I think there might be confusion because the hyperparameter pop_prefs
are over the concentration parameter of the Dirichlet prior. I could be mistaken, but I don’t think a concentration parameter \alpha_i gives the percentage share of draws from the distribution that will be of class i (although it might be possible to recover this percentage with some algebra). Furthermore, the Dirichlet alphas aren’t bounded between 0-1, so I don’t know if modeling them as coming from a Dirichlet makes sense.
I tried running your model again, using a hierarchical normal prior over the multinomial probability, which I then put into a softmax to ensure everything added up to 1 row-wise. I figure this will make everything easier to interpret, because we only have to reason about the softmax, and not about the Dirichlet distribution.
options_idx, options = pd.factorize(df.columns)
respondents_idx, respondent = pd.factorize(df.index)
n_respondents, n_options = df.shape
coords = {'options':options, 'respondents':respondents}
with pm.Model(coords=coords) as model:
pop_mu = pm.Normal('pop_mu', mu=0.0, sigma=1.0, dims=['options'])
pop_sigma = pm.HalfCauchy('pop_sigma', beta=0.8, dims=['options'])
respondent_offset = pm.Normal('respondent_offset', mu=0.0, sigma=1.0, dims=['respondents', 'options'])

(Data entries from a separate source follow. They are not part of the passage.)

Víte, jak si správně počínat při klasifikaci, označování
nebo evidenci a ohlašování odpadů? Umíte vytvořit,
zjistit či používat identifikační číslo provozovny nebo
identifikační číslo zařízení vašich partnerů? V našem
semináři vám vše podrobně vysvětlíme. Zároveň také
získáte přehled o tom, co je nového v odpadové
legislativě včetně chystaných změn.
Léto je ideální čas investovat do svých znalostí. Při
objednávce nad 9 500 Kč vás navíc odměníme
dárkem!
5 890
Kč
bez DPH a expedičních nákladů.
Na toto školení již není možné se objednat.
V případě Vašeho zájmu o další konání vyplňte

respondent_prefs = pm.Deterministic('respondent_prefs', pop_mu + pop_sigma * respondent_offset, dims=['respondents', 'options'])

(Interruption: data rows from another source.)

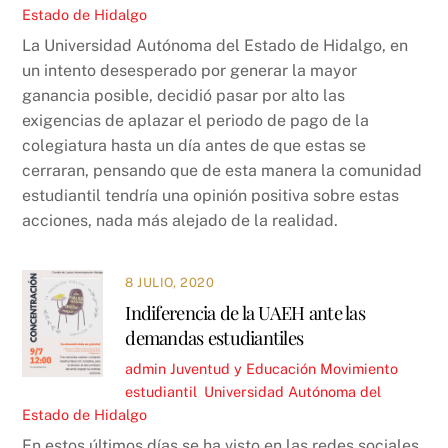
Estado de Hidalgo
La Universidad Autónoma del Estado de Hidalgo, en
un intento desesperado por generar la mayor
ganancia posible, decidió pasar por alto las
exigencias de aplazar el periodo de pago de la
colegiatura hasta un día antes de que estas se
cerraran, pensando que de esta manera la comunidad
estudiantil tendría una opinión positiva sobre estas
acciones, nada más alejado de la realidad.
8 JULIO, 2020
Indiferencia de la UAEH ante las
demandas estudiantiles
admin
Juventud y Educación
Movimiento
estudiantil
,
Universidad Autónoma del
Estado de Hidalgo
En estos últimos días se ha visto en las redes sociales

responses = pm.Multinomial(
"responses",
n=df_n.values,
p=pm.math.softmax(respondent_prefs, axis=1),
dims=['respondents', 'options'],
observed=df
)
prior = pm.sample_prior_predictive()
This sampled without divergences (with adapt_diag_grad and target_accept=0.9), although so did your original model (with default settings) when I tried it, so idk. Anyway, I get the following estimates for the population averages:
mean sd hdi_3% hdi_97% mcse_mean mcse_sd ess_bulk ess_tail r_hat
pop_mu[STRONG_A] -0.759 0.544 -1.794 0.242 0.020 0.014 722.0 1501.0 1.00
pop_mu[A] -0.486 0.483 -1.378 0.419 0.020 0.014 599.0 1250.0 1.00
pop_mu[NO_PREF] -0.427 0.501 -1.354 0.520 0.019 0.013 693.0 1244.0 1.01
pop_mu[B] 0.428 0.462 -0.411 1.304 0.019 0.013 611.0 1121.0 1.01
pop_mu[STRONG_B] 1.048 0.469 0.182 1.943 0.019 0.014 585.0 1164.0 1.00
To recover estimated population proportions, I put the means into a softmax and compare with the data:
print((df.mean() / df.mean().sum())
.to_frame()
.rename(columns={0:'data_proportion'})
.assign(estimated_proportion = softmax(az.summary(trace, var_names=['pop_mu'])['mean']).values)
.to_string())
Which gives:
data_proportion estimated_proportion
STRONG_A 0.089908 0.076470
A 0.100917 0.100474
NO_PREF 0.124771 0.106580
B 0.238532 0.250610
STRONG_B 0.445872 0.465866
These seem reasonable, so I feel like it’s on the right track. Again, there might be a way to do it by interpreting the Dirichlet concentrations, but I would need to hit the books to figure it out.